'why are new mom's soooooooo insecure?
honestly let her take the little one around the block in the pram! if your unable to have the little one away from you at all then seek counselling because you need help.'
This is ill-informed, patronising bullshit, frankly.
Bonding is an actual thing. Driven by hormones. Biological design to keep your baby safe by giving the new mother a very strong instinct to keep them close.
Seems some mothers feel it more strongly than others.
And yes you can override it if needs be (I've posted on another thread recently about spending 4 nights away from my ebf first born when they were four months because I had a sudden and acute illness that had to be treated).
But in general I didn't want to be away from my babies when they were little. It triggered my hormones to be away from them. I couldn't sleep.
It's not a rational 'I don't want this person to care for them' thing. It's primal.
DH found it hard to understand how difficult I found the hospital separation until I described it to him like this:
Imagine your hand needs treatment. And you have the best surgeon in the world caring for you. Who says ' we just need to cut it off and treat it in another room for a while'. You trust this dr. You agree with the treatment plan. But you'd still spend the whole time without your hand with your subconscious screaming 'where's my hand, where's my hand' until it came back.
THAT is what is being separated from my young babies felt like to me. So I didn't do it unless necessary.
I was, though, distrustful of people who didn't understand or respect that as I questioned their motives.
You do need to let them explore without you at some point.

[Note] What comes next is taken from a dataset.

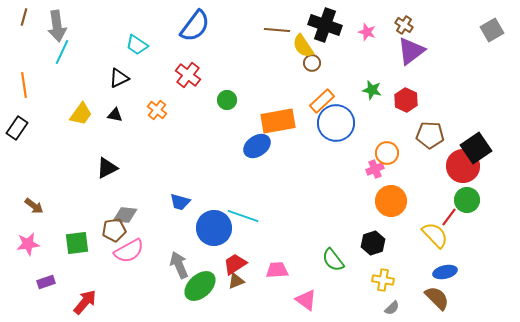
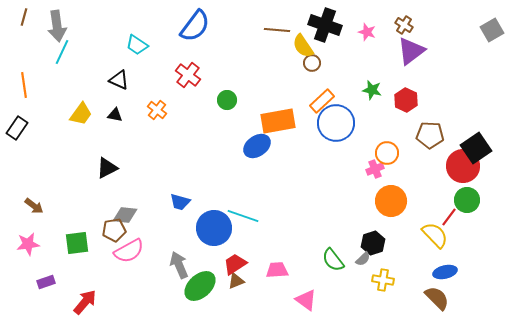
black triangle at (119, 78): moved 2 px down; rotated 50 degrees clockwise
gray semicircle at (392, 308): moved 29 px left, 49 px up
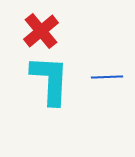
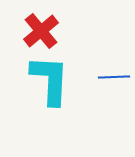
blue line: moved 7 px right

And that primal feeling gradually faded, or rather my happiness at being apart from them gradually extended from nine to an hour to a few hours to a whole day (went back to work at 7 months was fine) to overnights and a few days apart occasionally by the time they were 3-4 years old.
But the only reason to leave your baby at three months is if the mother wants to. And this one doesn't. So discussion over.
A guiding rule for me, still, when were pushed for stuff is 'in whose interests is this?'
DCs interests are paramount. We're not doing anything they are not ready for. PIL push for the DC to go there without us. But they are too young for the longish stay required (they live a long way away). So it's a no. But we might, now, leave them overnight as part of a visit when we are all there, now they are a bit older.
As the OP said, they are not toys. And some relatives have a hard time distinguishing between what they want and what is in the child's best interests.